As it simmered on the fire we spoke, per usual, about my work. I confess, for however long it lasted, she was excellent company. The bird-like creature was just as lonely as me. Just as desperate for human contact. And, had we met not four but twenty years ago, perhaps we could have been more than simply friends. But I diverge. As I said, Caroline was my only friend, and for a man such as myself, brimming with bright ideas and equally interesting theories, I was quick to tell her everything, despite my otherwise secretive nature. Secrecy was, after all, pivotal to my line of work.
On that particular morning, a day before she handed me her so-called “present” and promptly destroyed our friendship, I was telling her about my most recent painting.
“I have positioned myself on a deck chair in front of a big, sloping hill in front of my house in Chianti. The grass is freshly mown, a nice parakeet green. On my right,” I say, closing my eyes, envisioning the piece, “on my right stand two rose bushes in full bloom. The scarlet begonias are out too, and so are the hybrid lupins and the irises. Somewhere off in the distance stands a mysterious figure. The gardener. Or, no, I think I’ll call him the Messenger of Death. An artist, Caroline, must always be contemplating their death.”
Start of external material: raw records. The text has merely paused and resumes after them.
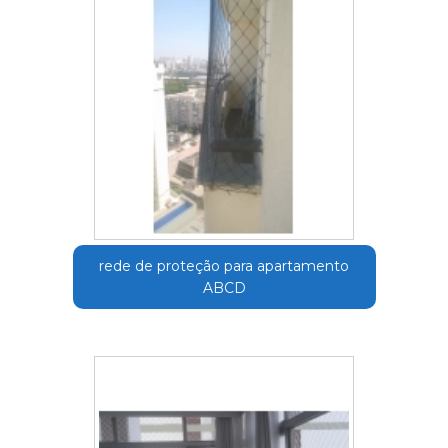
rede de proteção para apartamento
ABCD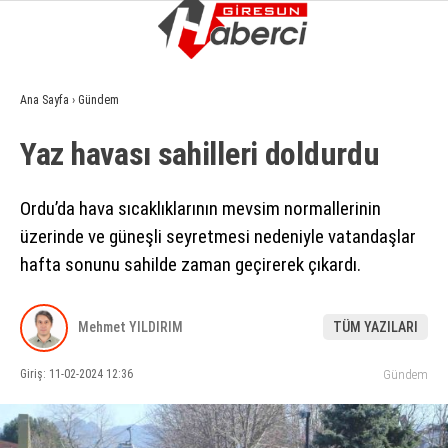
10.1
°
GIRESUN
Ana Sayfa
›
Gündem
GALERİ
VİDEO
YAZARLAR
Yaz havası sahilleri doldurdu
GÜNDEM
Ordu’da hava sıcaklıklarının mevsim normallerinin
EKONOMI
üzerinde ve güneşli seyretmesi nedeniyle vatandaşlar
SIYASET
hafta sonunu sahilde zaman geçirerek çıkardı.
ASAYIŞ
SPOR
Mehmet YILDIRIM
TÜM YAZILARI
YAŞAM
Giriş: 11-02-2024 12:36
Gündem
EĞITIM
SAĞLIK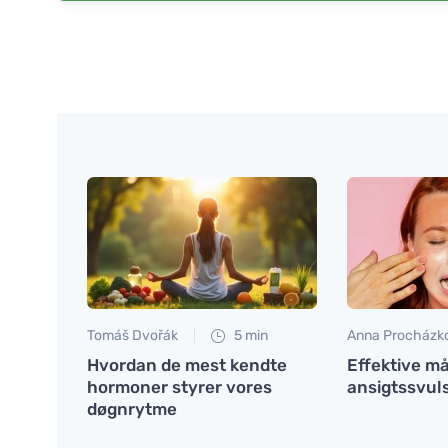
Tomáš Dvořák
5 min
Anna Procházk
Hvordan de mest kendte
Effektive m
hormoner styrer vores
ansigtssvul
døgnrytme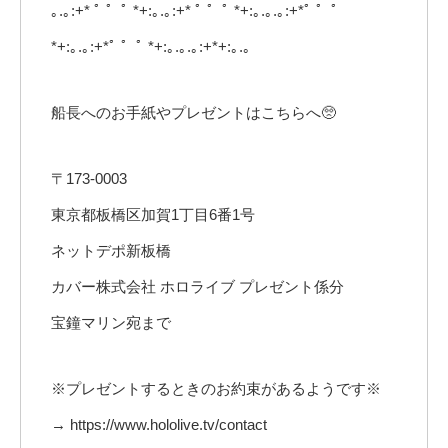
｡.｡:+* ﾟ ゜ﾟ *+:｡.｡:+* ﾟ ゜ﾟ *+:｡.｡.｡:+*ﾟ ゜ﾟ
*+:｡.｡:+*ﾟ ゜ﾟ *+:｡.｡.｡:+*+:｡.｡
船長へのお手紙やプレゼントはこちらへ🥺
〒173-0003
東京都板橋区加賀1丁目6番1号
ネットデポ新板橋
カバー株式会社 ホロライブ プレゼント係分
宝鐘マリン宛まで
※プレゼントするときのお約束があるようです※
→ https://www.hololive.tv/contact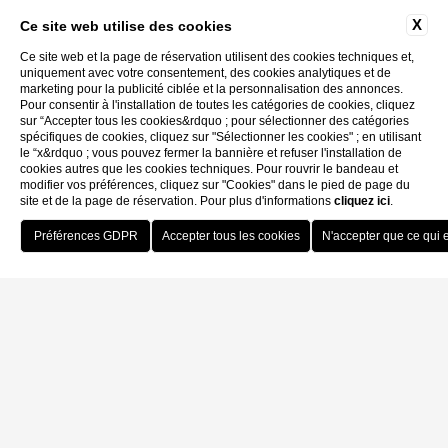
X
Ce site web utilise des cookies
Ce site web et la page de réservation utilisent des cookies techniques et,
uniquement avec votre consentement, des cookies analytiques et de
marketing pour la publicité ciblée et la personnalisation des annonces.
Pour consentir à l'installation de toutes les catégories de cookies, cliquez
sur “Accepter tous les cookies&rdquo ; pour sélectionner des catégories
spécifiques de cookies, cliquez sur "Sélectionner les cookies" ; en utilisant
le “x&rdquo ; vous pouvez fermer la bannière et refuser l'installation de
cookies autres que les cookies techniques. Pour rouvrir le bandeau et
modifier vos préférences, cliquez sur "Cookies" dans le pied de page du
site et de la page de réservation. Pour plus d'informations
cliquez ici
.
Reserve
Corte Barozzi Venice
Suites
“Lovely,” Caroline said admiringly, her small bird like eyes opening and closing quickly, like wings in flight, “you’ve been very fond of your house in Chianti lately, haven’t you?”
As I said earlier, Caroline was excellent company. She instigated where I wanted to be questioned, expelled the things I did not want to address. And, most importantly, she was ready to believe anything.
Of course, I do not have a house in Chianti. My entire body of work is a fraud and a lie. To those who knew the truth anyway. Which was nobody. That is the small price to pay for a lonely existence. You can mold and remold yourself however you please, and create your own immortality accordingly. For the past fifty years a secret plan had been brewing in my mind. After all, I live in Austria, the country of Freud. Like him, I wanted to create my own, distinctive causa-sui project. A personal stepping-stone towards inevitable success after my death. Like Van Gogh, Egon Schiele, Paul Gauguin, Amedeo Modigliani, Jean-Honore Fragonard. And in the process, give my life meaning beyond my life, and transcend my human limitations.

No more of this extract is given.